◆ Aim of the exercise: Search each line of the data for the word "assessment"; copy every line where it is found.

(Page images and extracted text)
• • • •
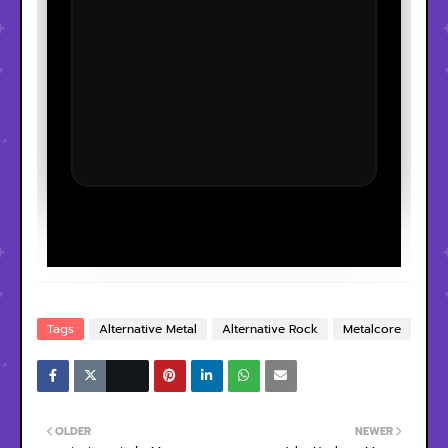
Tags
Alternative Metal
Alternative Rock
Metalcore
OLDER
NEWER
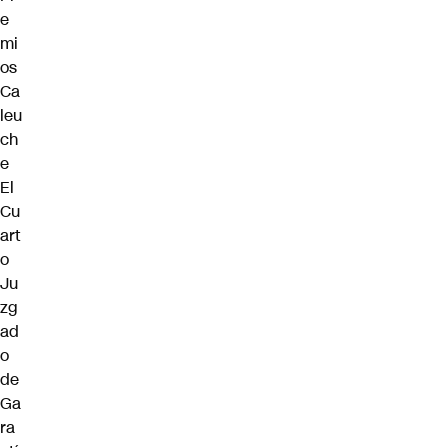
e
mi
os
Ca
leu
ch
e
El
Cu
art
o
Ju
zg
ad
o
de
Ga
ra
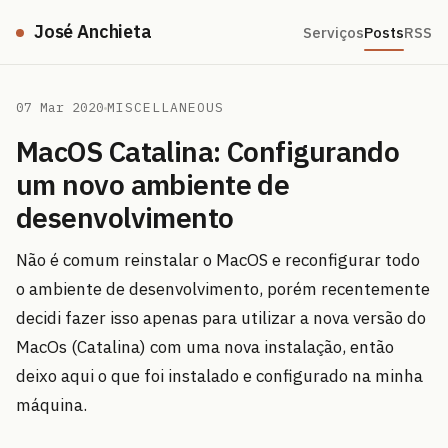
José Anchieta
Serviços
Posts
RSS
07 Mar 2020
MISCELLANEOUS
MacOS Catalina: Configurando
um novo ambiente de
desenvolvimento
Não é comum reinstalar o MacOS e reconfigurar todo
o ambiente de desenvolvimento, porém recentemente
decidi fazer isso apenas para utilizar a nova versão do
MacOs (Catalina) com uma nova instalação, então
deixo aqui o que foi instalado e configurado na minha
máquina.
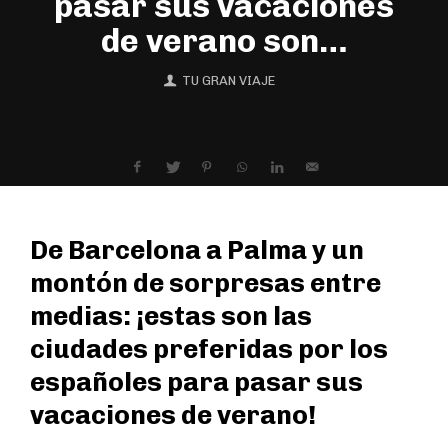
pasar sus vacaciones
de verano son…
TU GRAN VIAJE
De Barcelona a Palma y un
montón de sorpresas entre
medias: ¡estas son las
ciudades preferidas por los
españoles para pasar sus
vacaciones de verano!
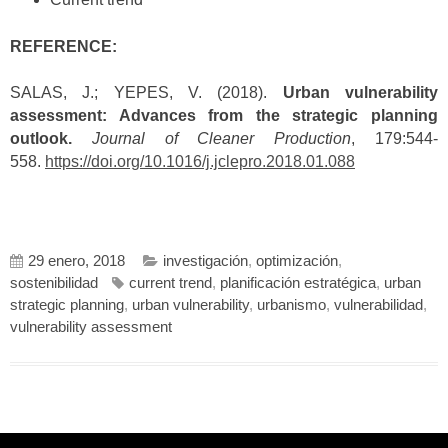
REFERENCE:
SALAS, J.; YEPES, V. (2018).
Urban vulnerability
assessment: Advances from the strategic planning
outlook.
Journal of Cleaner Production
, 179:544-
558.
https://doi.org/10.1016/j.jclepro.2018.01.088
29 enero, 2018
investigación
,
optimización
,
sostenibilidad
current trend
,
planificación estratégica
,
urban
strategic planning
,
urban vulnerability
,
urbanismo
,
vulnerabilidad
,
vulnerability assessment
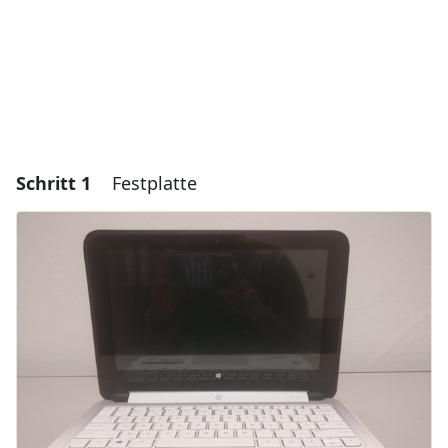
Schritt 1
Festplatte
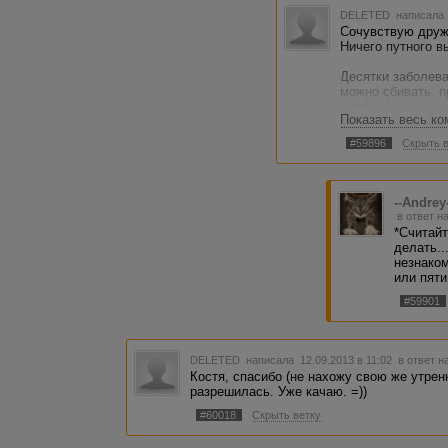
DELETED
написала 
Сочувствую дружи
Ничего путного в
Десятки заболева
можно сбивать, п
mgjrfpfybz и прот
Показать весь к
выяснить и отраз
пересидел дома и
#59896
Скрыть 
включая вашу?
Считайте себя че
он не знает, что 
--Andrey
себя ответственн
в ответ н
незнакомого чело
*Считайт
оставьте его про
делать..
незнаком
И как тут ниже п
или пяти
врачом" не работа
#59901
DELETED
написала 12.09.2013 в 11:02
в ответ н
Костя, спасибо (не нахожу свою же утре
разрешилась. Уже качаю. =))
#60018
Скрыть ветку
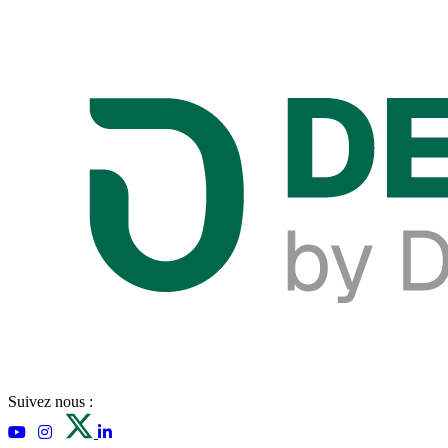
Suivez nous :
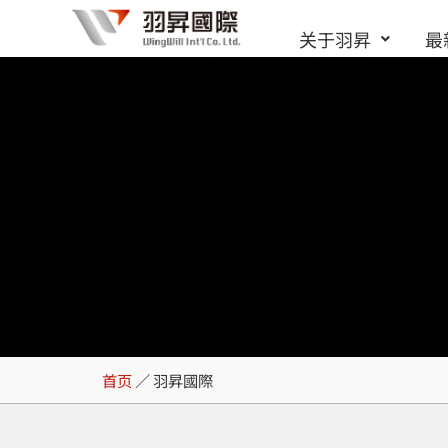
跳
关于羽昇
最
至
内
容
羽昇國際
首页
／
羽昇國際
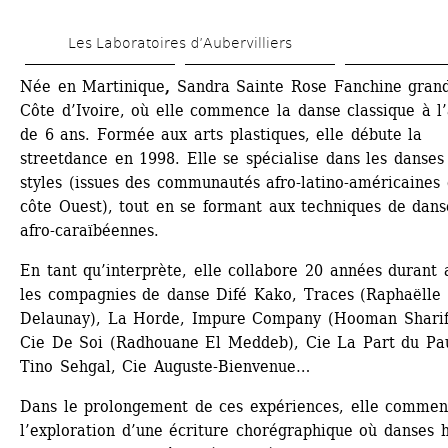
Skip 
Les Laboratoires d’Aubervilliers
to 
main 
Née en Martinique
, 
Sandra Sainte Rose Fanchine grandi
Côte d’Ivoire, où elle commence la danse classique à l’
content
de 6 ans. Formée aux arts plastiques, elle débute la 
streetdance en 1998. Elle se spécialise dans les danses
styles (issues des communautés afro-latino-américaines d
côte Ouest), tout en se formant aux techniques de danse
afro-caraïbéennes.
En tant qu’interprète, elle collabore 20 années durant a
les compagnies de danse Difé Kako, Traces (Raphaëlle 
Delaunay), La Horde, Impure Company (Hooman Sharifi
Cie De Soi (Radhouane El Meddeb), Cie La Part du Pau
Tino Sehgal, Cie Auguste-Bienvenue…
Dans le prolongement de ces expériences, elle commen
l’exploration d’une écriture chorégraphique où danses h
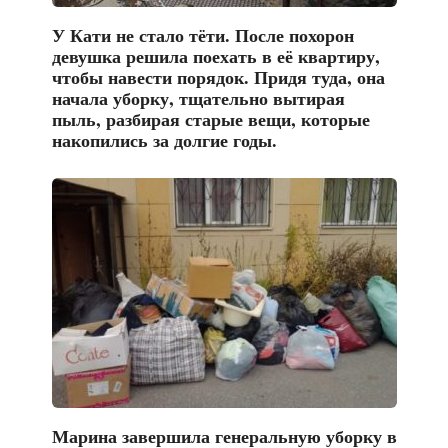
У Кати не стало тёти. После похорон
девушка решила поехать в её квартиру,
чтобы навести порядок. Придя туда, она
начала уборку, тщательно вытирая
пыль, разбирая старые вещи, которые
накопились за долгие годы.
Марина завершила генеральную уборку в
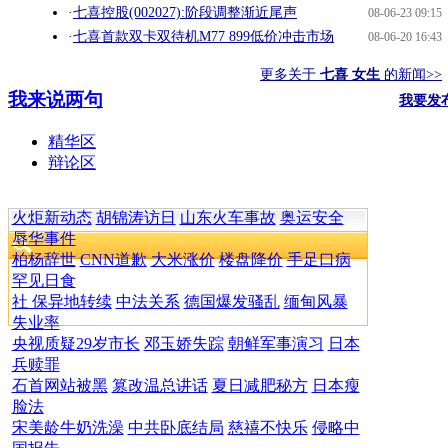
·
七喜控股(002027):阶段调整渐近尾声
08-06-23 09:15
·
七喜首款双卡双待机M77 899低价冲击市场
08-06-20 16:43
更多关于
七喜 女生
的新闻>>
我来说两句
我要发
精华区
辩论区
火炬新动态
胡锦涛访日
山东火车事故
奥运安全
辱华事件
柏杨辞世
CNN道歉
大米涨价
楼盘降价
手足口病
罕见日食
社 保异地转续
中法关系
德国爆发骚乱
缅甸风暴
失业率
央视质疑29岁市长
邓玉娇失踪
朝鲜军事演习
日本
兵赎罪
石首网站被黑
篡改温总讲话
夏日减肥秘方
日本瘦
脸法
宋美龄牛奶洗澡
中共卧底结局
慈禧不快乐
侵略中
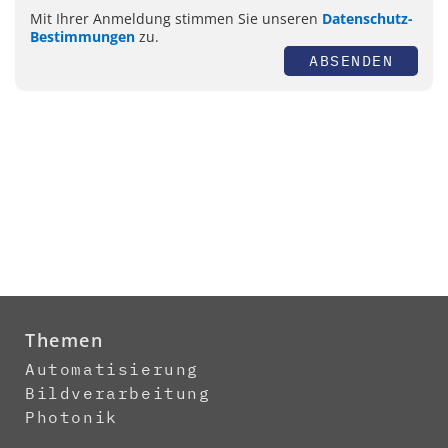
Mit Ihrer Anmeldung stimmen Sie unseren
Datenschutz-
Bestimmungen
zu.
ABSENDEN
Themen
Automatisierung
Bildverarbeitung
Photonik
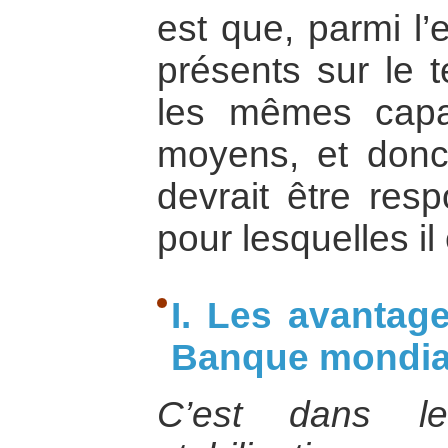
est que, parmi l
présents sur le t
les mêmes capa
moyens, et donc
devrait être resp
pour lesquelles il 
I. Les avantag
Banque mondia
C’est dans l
• • • •
◆ Response to this task:
assessment: Advances from the strategic planning
vulnerability assessment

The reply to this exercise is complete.